Fazio’s eyes sparkled with contentment. He pulled a small piece of paper out of his pocket and began reading.
“Gaetano Marzilla, born in Montelusa on October 6, 1960, son of the late Stefano Marzilla and Antonia née Diblasi, resident of Montelusa, Via Francesco Crispi 18. Married Elisabetta Cappuccino, born at Ribera on February 14, 1963, daughter of Emanuele Cappuccino and Eugenia née Ricottilli, who—”
“Stop right there or I’ll shoot,” said Montalbano.
“Okay, okay. I’m satisfied,” said Fazio, putting the piece of paper back in his pocket.
“So, do we want to talk about serious matters now?”
“Sure. This Marzilla’s been working at the hospital ever since getting his nursing degree. His wife came with a modest gift shop in her dowry, but the shop burned down three years ago.”
“Arson?”
“Yes, but the place wasn’t insured. Rumor has it that it was burned down because Marzilla got tired of paying the protection money. And you know what Marzilla did?”
“Fazio, those kinds of questions only piss me off. I don’t know a goddamned thing! You’re the one who’s supposed to be filling me in!”
“Marzilla learned his lesson and started coughing up the protection money. Feeling safe, he bought a warehouse adjacent to the shop and expanded and renovated everything. To make a long story short, he got covered in debt, and since business is bad, the loan sharks have him by the throat now, according to the gossip. Lately the poor guy’s so desperate he’s looking left and right for any spare change he can get his hands on.”
“I absolutely must speak with this man,” said Montalbano, after remaining silent a few moments. “And as soon as possible.”
“What are we going to do? We certainly can’t arrest the guy,” said Fazio.
“No. Who ever said anything about arresting him? On the other hand . . .”
“On the other hand?”
“If he got wind . . .”
“Of what?”
“Nothing, I just thought of something. You know the address of his shop?”

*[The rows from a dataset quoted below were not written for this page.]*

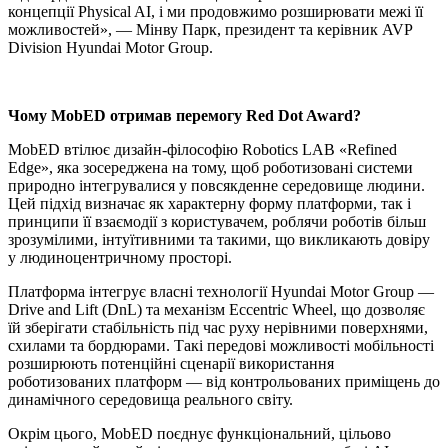
концепції Physical AI, і ми продовжимо розширювати межі її
можливостей», — Мінву Парк, президент та керівник AVP
Division Hyundai Motor Group.
Чому MobED отримав перемогу Red Dot Award?
MobED втілює дизайн-філософію Robotics LAB «Refined
Edge», яка зосереджена на тому, щоб роботизовані системи
природно інтегрувалися у повсякденне середовище людини.
Цей підхід визначає як характерну форму платформи, так і
принципи її взаємодії з користувачем, роблячи роботів більш
зрозумілими, інтуїтивними та такими, що викликають довіру
у людиноцентричному просторі.
Платформа інтегрує власні технології Hyundai Motor Group —
Drive and Lift (DnL) та механізм Eccentric Wheel, що дозволяє
їй зберігати стабільність під час руху нерівними поверхнями,
схилами та бордюрами. Такі передові можливості мобільності
розширюють потенційні сценарії використання
роботизованих платформ — від контрольованих приміщень до
динамічного середовища реального світу.
Окрім цього, MobED поєднує функціональний, цільово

“Of course, Chief. Via Palermo 34.”
“Thanks. Now go pound the pavement some more.”
9
After Fazio left, he sat and pondered his course of action until he had it all clear in his mind. He called in Galluzzo.
“Listen, I want you to go to the Bulone printworks and have them make a bunch of calling cards for you.”
“With my name?” asked Galluzzo, perplexed.
“Come on, Gallù, are you acting like Catarella now? With my name.”
“And what should I tell them to write?”
“The essential. Salvo Montalbano and, underneath, Chief Inspector, Vigàta Police. On the bottom left, have them put our telephone number. Ten or so will be enough.”
“While we’re at it, Chief—”
“You want me to order a thousand? So I can wallpaper my bathroom with ’em? Ten’ll be more than enough. And I want them on my desk by four o’clock this afternoon. No excuses. Now hurry, before they close for lunch.”
It was time to eat. Since most people were at home, he might as well try. He picked up the phone.
“Hallo? Who tokin?” said the voice of a woman who must have come from at least as far away as Burkhina Faso.
“This is Inspector Montalbano. Is Signora Ingrid there?”
“You wait.”
By now it was tradition. Whenever he called up Ingrid, a housekeeper from a country nowhere to be found on the map always answered.
“Hi, Salvo? What’s up?”
“I’m going to need a little help from you. Are you free this afternoon?”
“Yes. I have an engagement around six.”
“That should be more than enough time. Can we meet in Montelusa, in front of the Vittoria Café at four-thirty?”
“Sure. See you later.”
 
 
At home he found a casserole of tender, mischievous
pasta ’ncasciata
(he suffered from improper use of adjectives and couldn’t define it any better than this) in the oven and feasted on it. Then he changed, putting on a grey double-breasted suit, a pale blue shirt, and a red tie. He wanted to look like a cross between white-collar and shady. Afterwards, he sat out on the veranda and sipped a coffee while smoking a cigarette.